Biyogazın enerjiye dönüştürülmesiyle ilgili olarak, Çelik şu an biyogaz kurulu gücünün 2021 yılından bu yana artış gösterdiğini, fakat mevcut kapasite kullanım oranlarının düştüğünü belirtti. Yenilenebilir enerji ve tarım teknolojileri ile biyogazın etkin bir şekilde enerjiye dönüştürülmesi gerektiğini ifade eden Çelik, bu atıkların yönetiminde daha bütünsel bir bakış açısının benimsenmesi gerektiğini vurguladı. Sadece elektrik üretmenin ötesinde, termal enerji üretimi de sağlamak amacıyla biyogaz tesislerinin kırsal alanlarda yaygınlaştırılmasını istedi.
TÜRKİYE’DE TOPLAM 273 BİYOKÜTLE TESİSİ BULUNUYOR
Biyometanizasyon ve Organik Atık İşletme Tesisleri Yatırımcıları Derneği Yönetim Kurulu Başkanı Cemil Direkci, Türkiye genelinde mevcut 98 biyogaz tesisinin bulunduğunu da sözlerine ekledi. Direkci, Türkiye genelinde toplam 273 biyokütle tesisinin varlığını, bunların biyometanizasyon, yakma ve çöp gazı gibi kategorilere ayrıldığını belirtti.
Direkci, bu tesislerin sadece elektrik üretmeye yönelik olarak düşünülmemesi gerektiğini, zira buradan daha kıymetli ürünler elde edildiğini ifade etti. Hem biyometan üretimi hem de karbondioksit gazı çıktısının mevcut olduğunu vurgulayan Direkci, tesislerine günlük biçimde dışarıdan bin tona kadar atıkların getirildiğini, bu süreçten sonra bazı yan ürünler ile fermente ürünlerin de elde edildiğini söyledi. Elde edilen yan ürünlerin toprak için faydalı olduğunu belirterek, bu ürünlerin doğal dengeye katkı sağlaması için toprakla buluşturulması gerektiğini vurguladı.
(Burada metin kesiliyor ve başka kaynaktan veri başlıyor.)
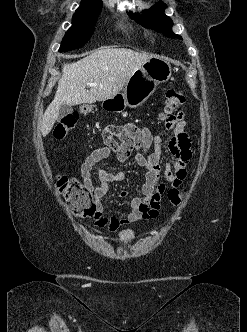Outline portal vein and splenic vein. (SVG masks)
<instances>
[{
    "label": "portal vein and splenic vein",
    "mask_w": 247,
    "mask_h": 332,
    "mask_svg": "<svg viewBox=\"0 0 247 332\" xmlns=\"http://www.w3.org/2000/svg\"><path fill=\"white\" fill-rule=\"evenodd\" d=\"M87 85L92 87V86H97V83L89 82Z\"/></svg>",
    "instance_id": "18ae733b"
}]
</instances>
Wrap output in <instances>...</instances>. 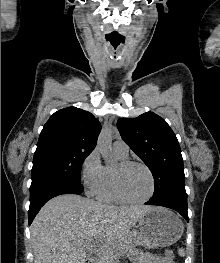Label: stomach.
<instances>
[{
  "instance_id": "obj_1",
  "label": "stomach",
  "mask_w": 220,
  "mask_h": 263,
  "mask_svg": "<svg viewBox=\"0 0 220 263\" xmlns=\"http://www.w3.org/2000/svg\"><path fill=\"white\" fill-rule=\"evenodd\" d=\"M143 245L166 247L176 243L183 234L184 225L172 211L153 207L139 219Z\"/></svg>"
}]
</instances>
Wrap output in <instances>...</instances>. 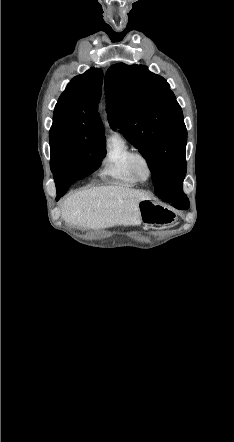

Son olarak, Türkiye’de Yenilenebilir Enerji Kaynaklarını Destekleme Mekanizması (YEKDEM) kapsamında lisanslı biyokütle tesislerinin 98’inin biyogaz, 95’inin çöp gazı, 80’inin doğrudan yakma piroliz tesisi olarak faaliyet gösterdiğine dikkat çekildi. Bu bilgiler, atık yönetiminin ve yenilenebilir enerji üretiminin Türkiye için ne kadar önemli bir potansiyele sahip olduğunu bir kez daha kanıtlamaktadır.